Am I the only one who is very, very tired of this?

Tom 

 

 

Some people just can't admit that they might not know everything...

 

I'm more than happy to admit that I know very little.

However, what made the PRR numbering "Unorthodox"?

It wasn't that the locomotives were numbered in groups by region. The New York Central did that, as documented in Edson and Vail's two volume roster.

What made the PRR system unorthodox was the backfilling of vacant numbers.

It was this aspect that Staufer tried to explain (and has been repeated in other publications) by suggesting that the re-use of numbers was due to the need to fit the large number of locomotives into the range 1-9999.

However, that explanation has been discounted in this thread.

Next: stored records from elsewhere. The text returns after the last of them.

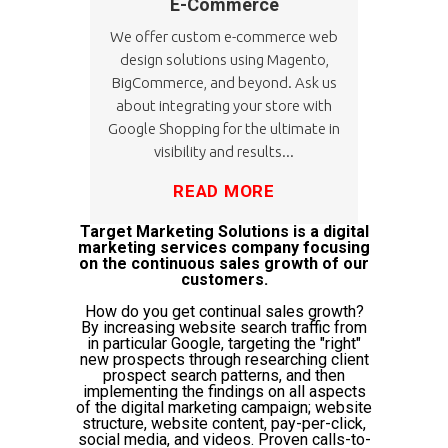
E-Commerce
We offer custom e-commerce web
design solutions using Magento,
BigCommerce, and beyond. Ask us
about integrating your store with
Google Shopping for the ultimate in
visibility and results...
READ MORE
Target Marketing Solutions is a digital
marketing services company focusing
on the continuous sales growth of our
customers.
How do you get continual sales growth?
By increasing website search traffic from
in particular Google, targeting the "right"
new prospects through researching client
prospect search patterns, and then
implementing the findings on all aspects
of the digital marketing campaign; website
structure, website content, pay-per-click,
social media, and videos. Proven calls-to-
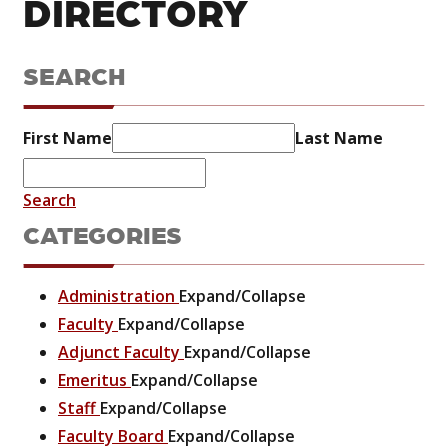
DIRECTORY
SEARCH
First Name
Last Name
Search
CATEGORIES
Administration
Expand/Collapse
Faculty
Expand/Collapse
Adjunct Faculty
Expand/Collapse
Emeritus
Expand/Collapse
Staff
Expand/Collapse
Faculty Board
Expand/Collapse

The problem with the "four digits" explanation was that the backfilling of numbers occurred when there were many available gaps in the numbering, particularly between Eastern and Western rosters.

My view is that it was related to the accounting for locomotives, and capital and revenue funding. This system was very common in the UK. This isn't viewed as correct by others on this thread.

But so far in this thread, nobody has provided an explanation for why the PRR, alone amongst the big Class 1 roads, carried out this form of numbering when other roads, like the NYC with similar geographically diverse fleets, did not.

I find locomotive numbering interesting for itself, not just as a reference to the locomotives themselves.

The abandoned 1943 renumbering of the English LNER had a much more logical numbering of the Pacific type, and the final numbering in 1946 lacked any logic as far as the age of the Pacific locomotives was concerned

The preliminary renumbering scheme of the Deutsche Reichsbahn was interesting in that it reflected very much the existing situation and it gave in some ways a more realistic distribution of numbers among the existing types.

However, the final scheme as adopted made much more provision for future expansion, even if major types such as the Prussian P8 and G12 received numbers that looked like an afterthought in the system, with quite minor types taking precedence.

Were the similarities between the renumbering of the Japanese National and the Deutsche Reichsbahn coincidence, or were these two organisations talking to eachother?